Emily Hagins and Tony Vespe, director & star of Grow Up, Tony Phillips, on Halloween & forgoing college
Grow Up, Tony Phillips is director Emily Hagins' fourth film and her second film to play at SXSW. Not too shabby for a 20-year-old filmmaker fresh out of high school.
The story of a high school senior who refuses to abandon his love of Halloween, Hagins' latest is a cute, funny and sweet coming-of-age movie that showcases her continued growth as one of Austin's most promising young talents.
We sat down with Hagins and Tony Vespe, the lead actor in Grow Up, Tony Phillips, to discuss the Austin film scene, the beauty of Halloween and making a movie about growing up when you're still growing up.
CultureMap: Grow Up, Tony Phillips is a significantly different film than your last few. Was it a conscious decision to not make a genre movie?
Emily Hagins: Yeah, it was a combination of my last films, especially the second movie, which no one has really seen because I'm not very proud of it. That movie was so dark and depressing that I decided that I wanted to make a comedy.
[My Sucky Teen Romance] still has a lot of those genre elements and kids still die and it's sad and it has vampires. But after that, I wanted nothing! None of that. Just a straight up character piece. And I always like to work with Tony. He's a great screen presence. It all came together from there.
I wanted to make a movie where Tony could be Tony and play with a character that we had created for him. Every part was written for a certain person, so it became a very easy process at a certain point because everyone felt so comfortable with the voice of their character. It was really nice just to have to focus on these characters and not on, "Vampires can't appear in that reflection! We have to change the set-up!" So yeah, it was very conscious!
CM: Tony, how do you end up getting roped into all of Emily's movies? Were you friends before this?
Tony Vespe: We first met through movies, but not filmmaking. I met her at a Sky Captain and the World of Tomorrow screening when she was… 11?
EH: Yeah. You were 13.
TV: We were really young. I heard that she was making a zombie movie and I thought that was so cool. I've always wanted to be an actor, but I wanted to help out in any way. So I went up to her and said that I could make fake blood or do whatever you need. And she asked "Do you act?" And I said "As a matter of fact…"
EH: I was really mad at this kid who was in Pathogen because he was just showing up and eating all of the food and not doing any acting, so I had just fired him when I met Tony. So I was like "Do you want to play this part?!"
TV: Yeah! Hell, yeah!
EH: It was this little kid from my fifth grade class or something.
TV: So I told her that if she ever needed someone who would work for peanuts…That'll be me! Just remember! And I guess she did because she keeps on shoehorning me into her movies. In her movie, The Retelling, I'm barely in it. I haven't seen it. She still won't show it to me. I have one line in it!
EH: Tony is very charismatic and people remember him.

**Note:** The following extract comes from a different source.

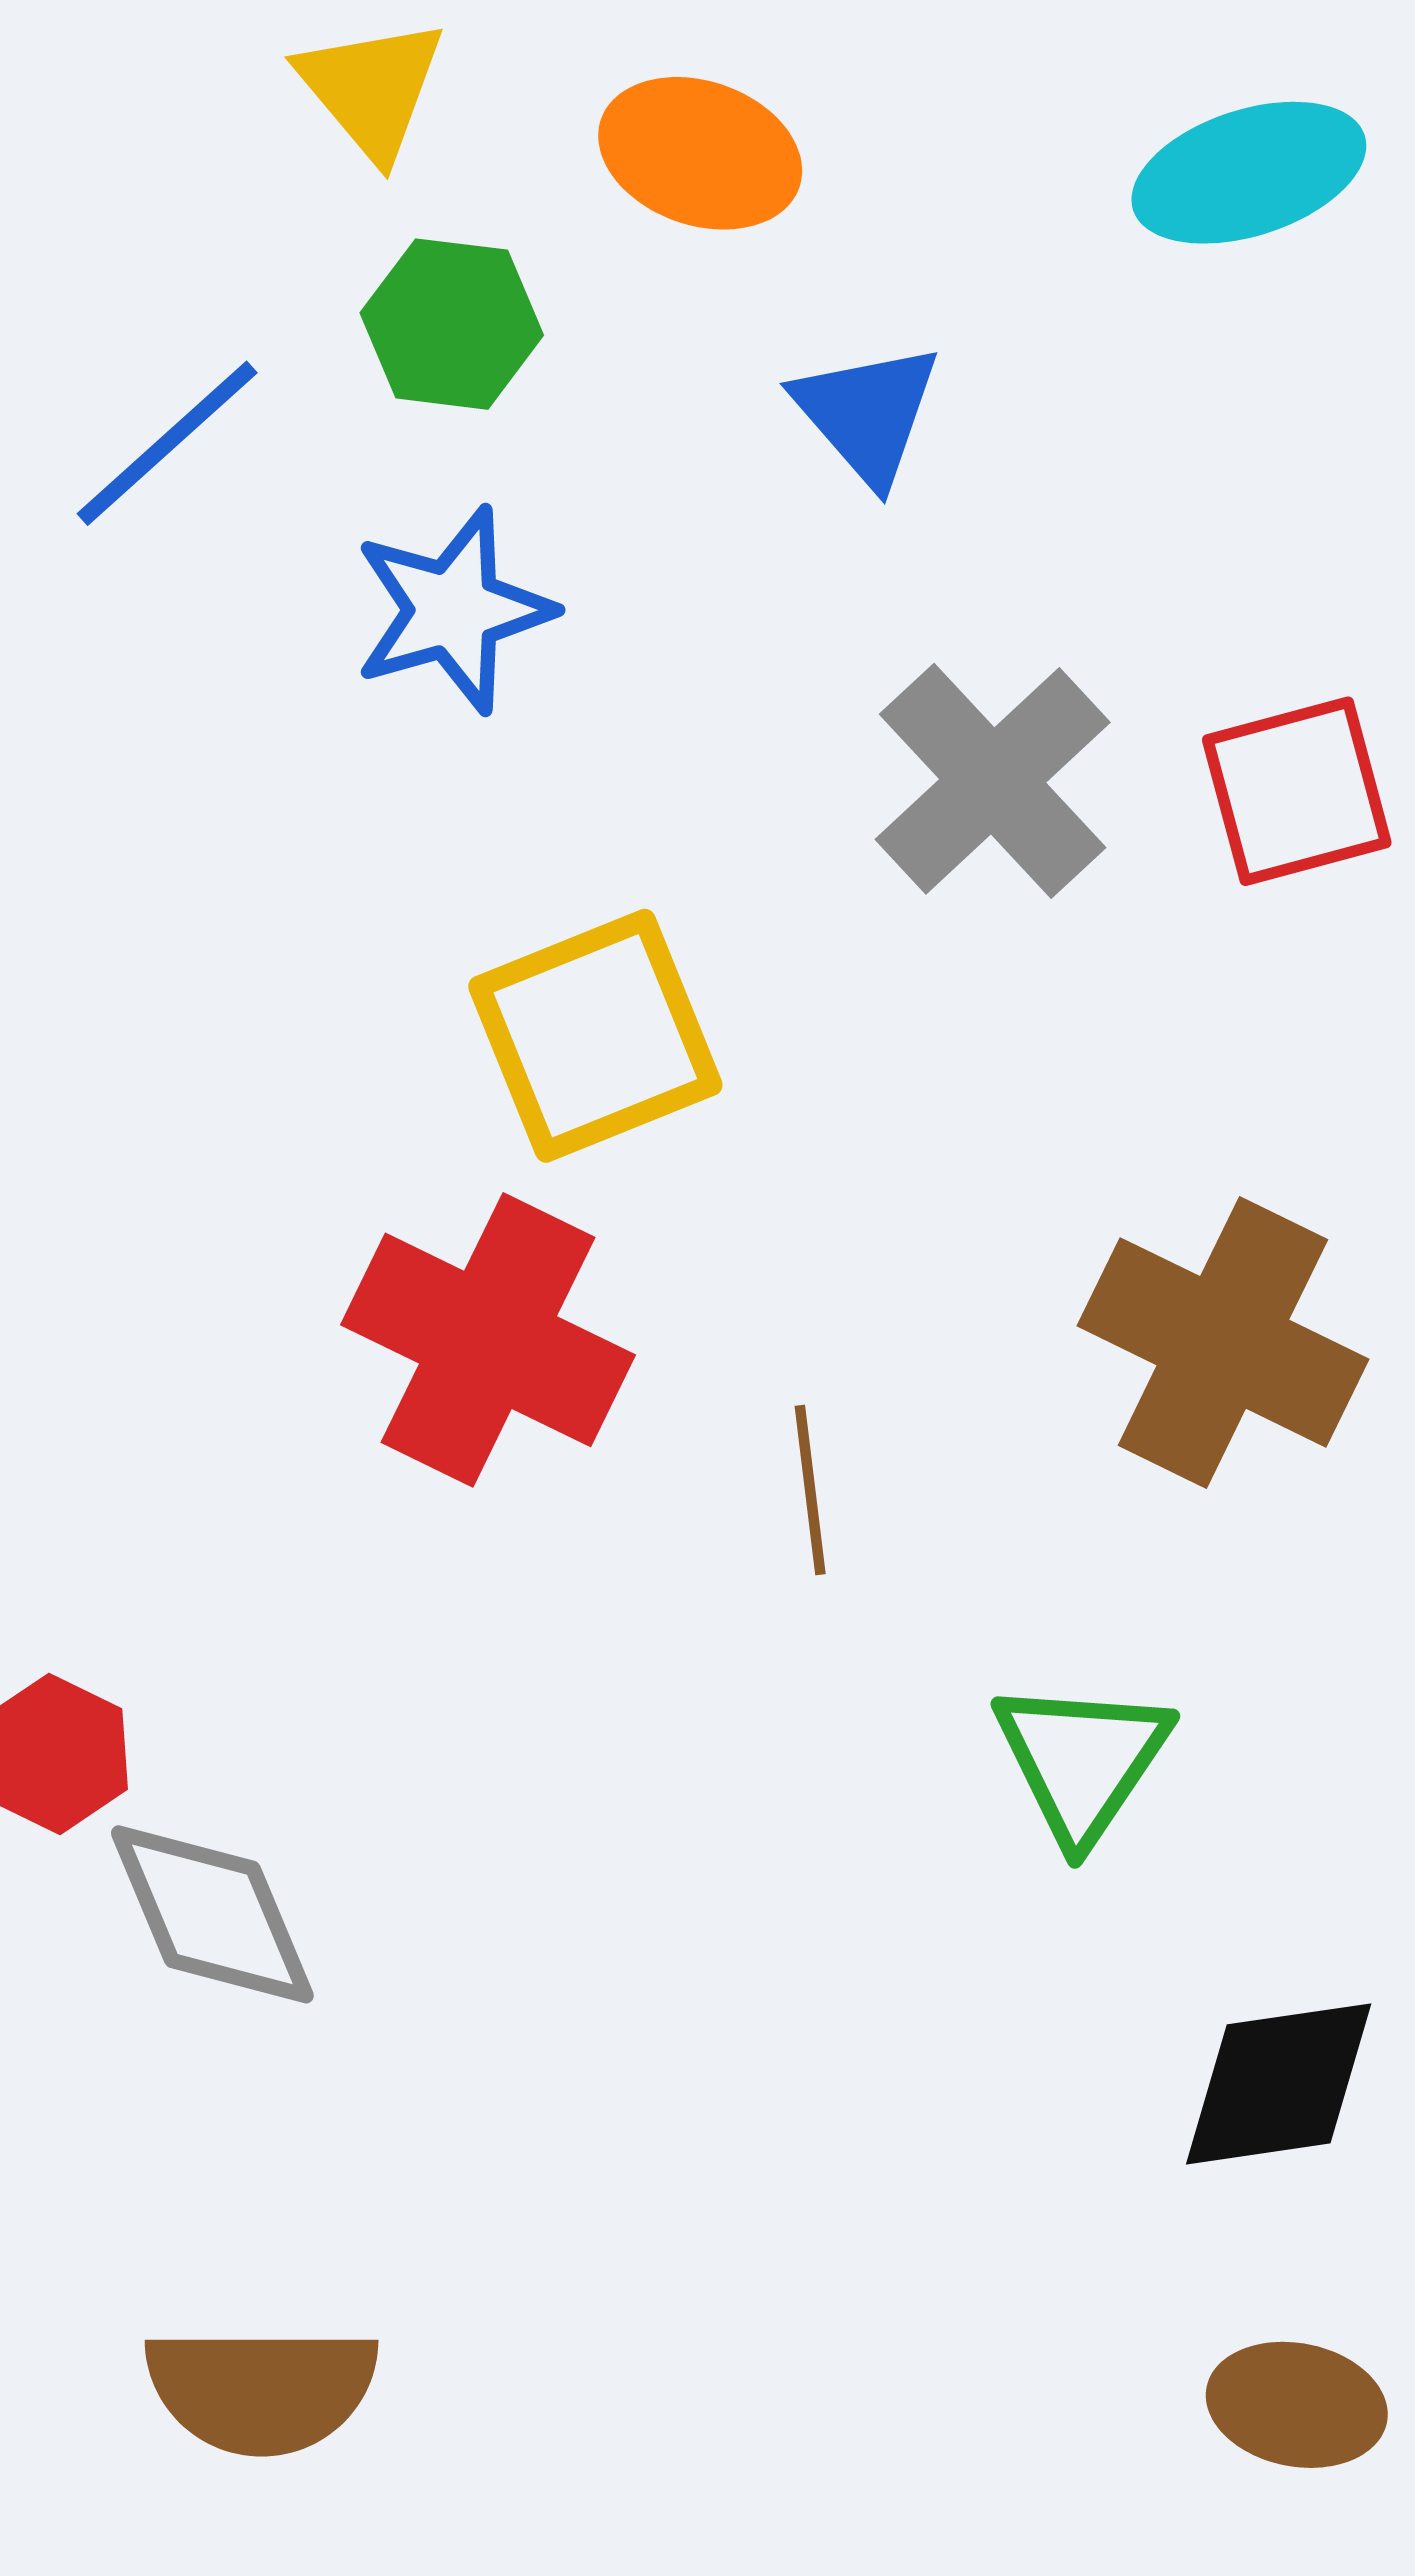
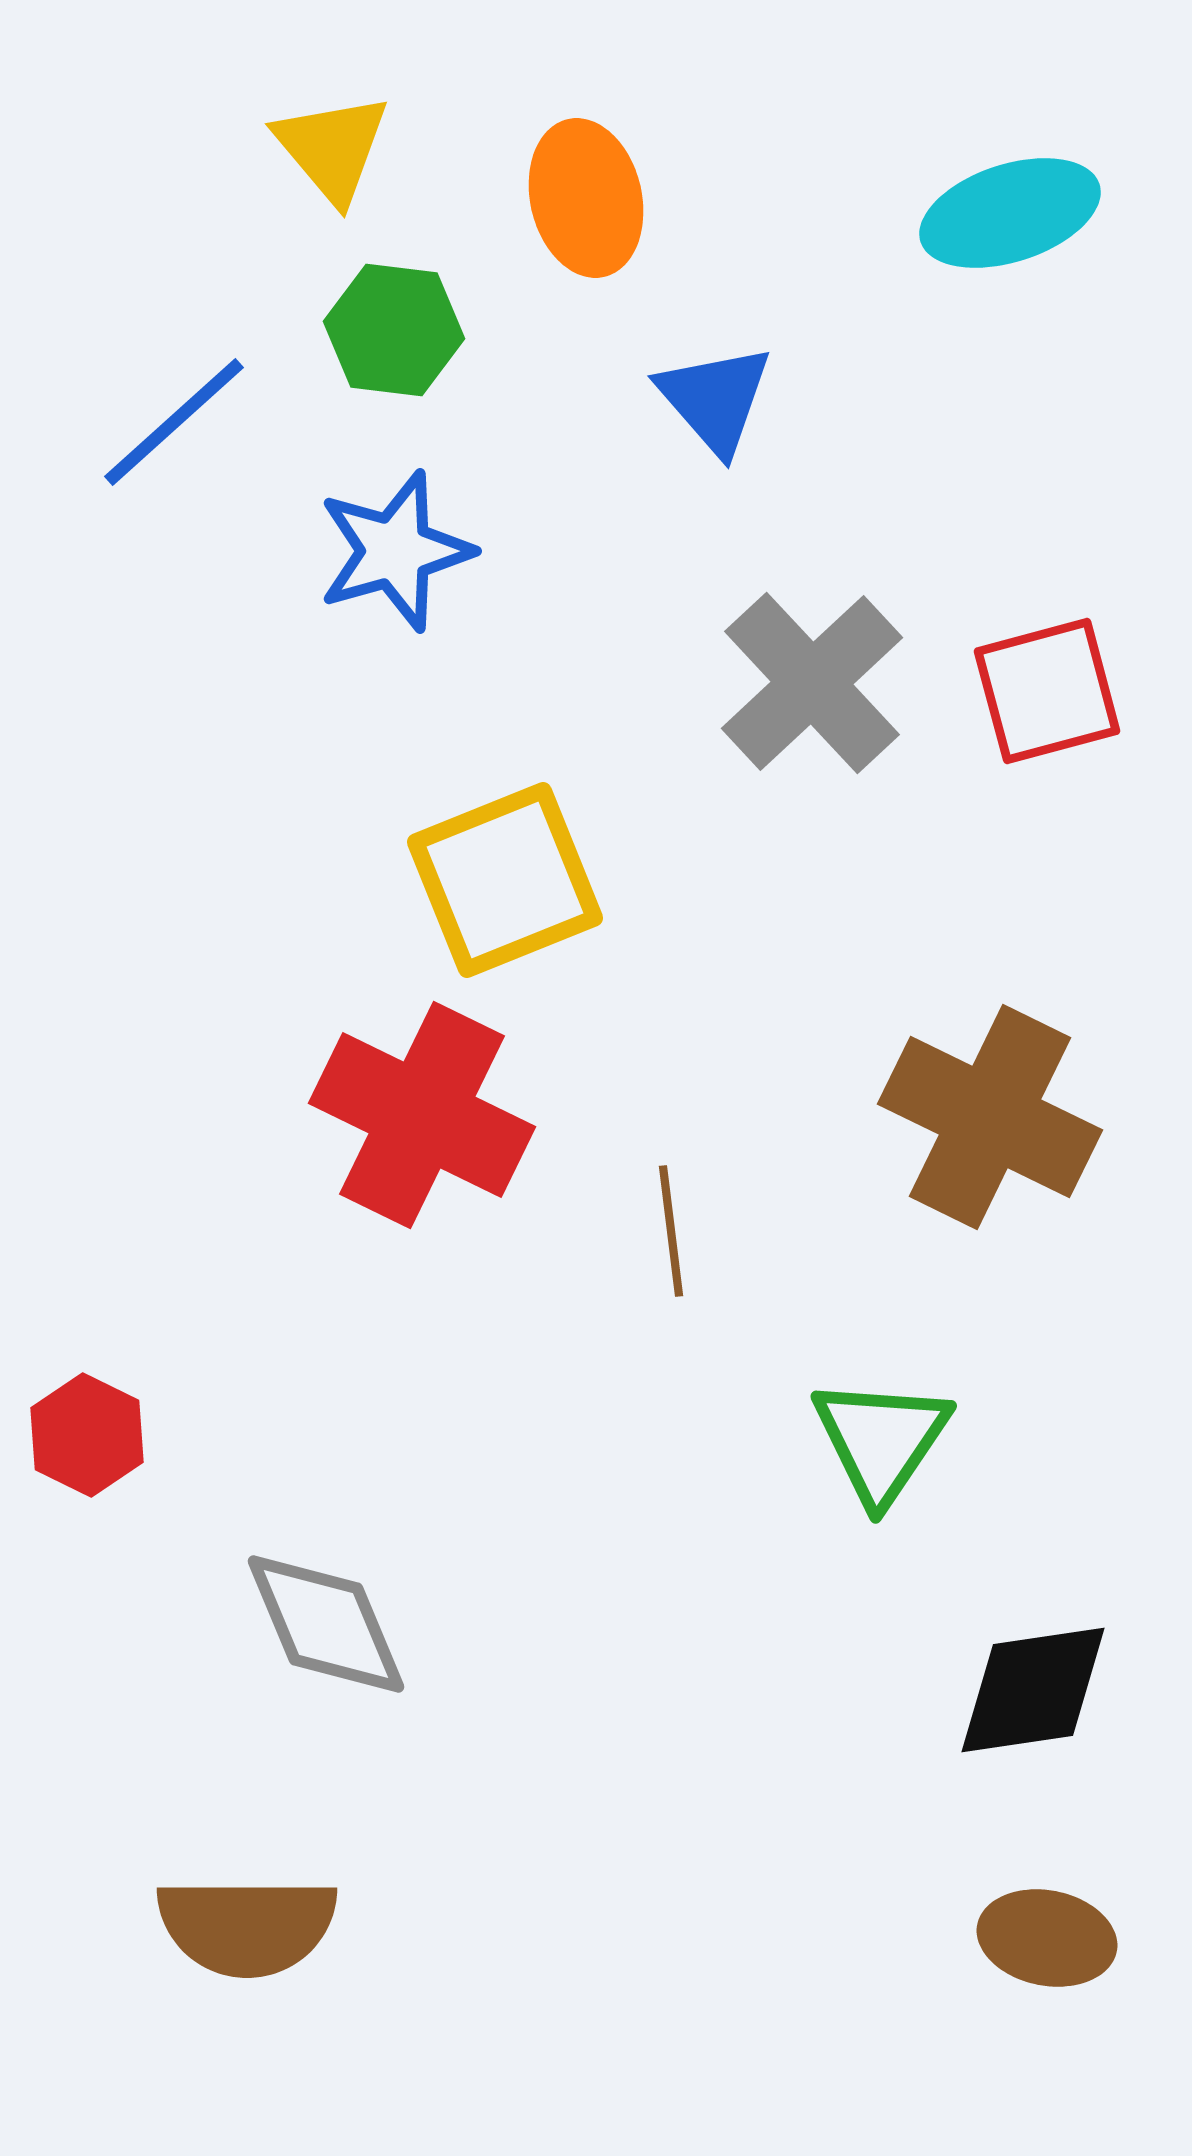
orange ellipse: (700, 153) -> (586, 198), turned 58
gray diamond: (212, 1914) -> (326, 1624), moved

A lot of the reviews of My Sucky Teen Romance really point him out. He was the comedic relief in that movie, the funny friend, but people remember him and I just wanted to make a movie where—
TV: —I'm just glad that you remembered me.
CM: The movie is all about the painful process of leaving childhood behind and becoming an adult. You're both very young and are still getting used to this whole adulthood thing yourself. How personal was this project? How much of it comes directly from your experiences?
EH: When I graduated from high school, I knew I wanted to go into making movies. It was a point of tension between me and some of the adults in my life. Some people thought I needed to go right into college, but I could afford it and it just wasn't want my heart was telling me to do.
I wanted to make a movie about how only you know what is best for you. You know, that transition point. I think there's this idea about coming of age stories that they have to be about a kid finding a dead body so he can finally grasp death. A very definite moment.
TV: A very weighty theme.
EH: But everyone grows up. This is more like a "this is how everyone grows up" story. But with a Halloween twist to it.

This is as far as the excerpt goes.